* Work request:
Report only the number of lines in the records that contain the word "your".

* Input:

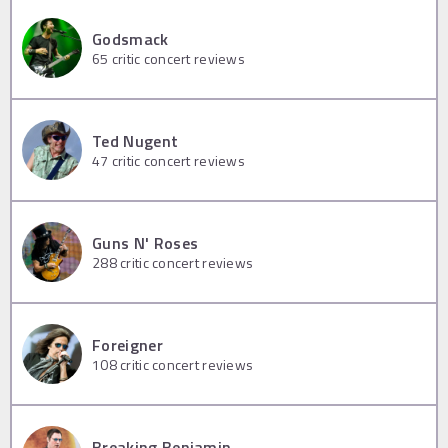
Godsmack
65
critic concert reviews
Ted Nugent
47
critic concert reviews
Guns N' Roses
288
critic concert reviews
Foreigner
108
critic concert reviews
Breaking Benjamin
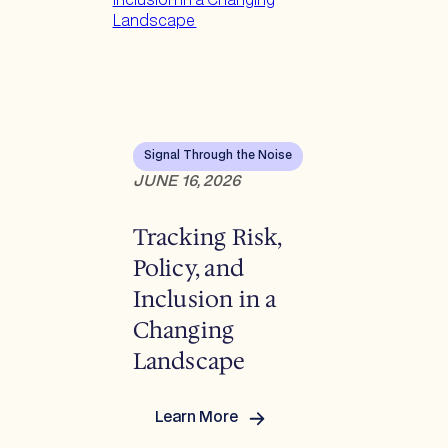
Signal Through the Noise
JUNE 16, 2026
Tracking Risk,
Policy, and
Inclusion in a
Changing
Landscape
Learn More
:
Tracking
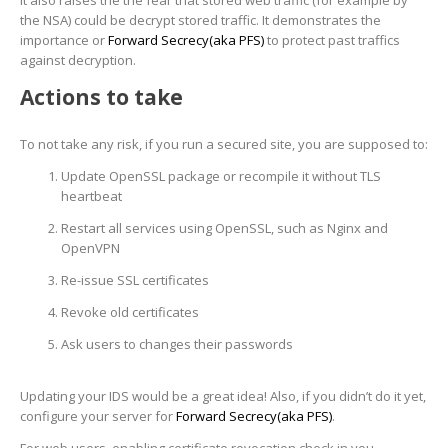
It also raises the the fear that stored web traffic (for example by
the NSA) could be decrypt stored traffic. It demonstrates the
importance or
Forward Secrecy(aka PFS)
to protect past traffics
against decryption.
Actions to take
To not take any risk, if you run a secured site, you are supposed to:
Update OpenSSL package or recompile it without TLS
heartbeat
Restart all services using OpenSSL, such as Nginx and
OpenVPN
Re-issue SSL certificates
Revoke old certificates
Ask users to changes their passwords
Updating your IDS would be a great idea! Also, if you didn’t do it yet,
configure your server for
Forward Secrecy(aka PFS)
.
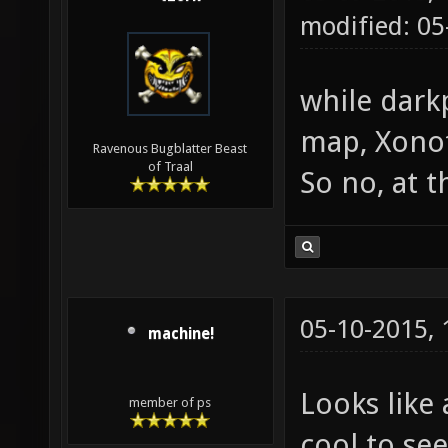
modified: 0
while dark
map, Xonot
Ravenous Bugblatter Beast
of Traal
So no, at 
05-10-2015,
machine!
Looks like 
member of ps
cool to se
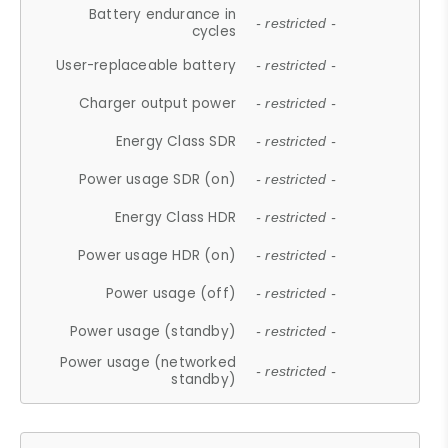
Battery endurance in
- restricted -
cycles
User-replaceable battery
- restricted -
Charger output power
- restricted -
Energy Class SDR
- restricted -
Power usage SDR (on)
- restricted -
Energy Class HDR
- restricted -
Power usage HDR (on)
- restricted -
Power usage (off)
- restricted -
Power usage (standby)
- restricted -
Power usage (networked
- restricted -
standby)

* Exercise output:
2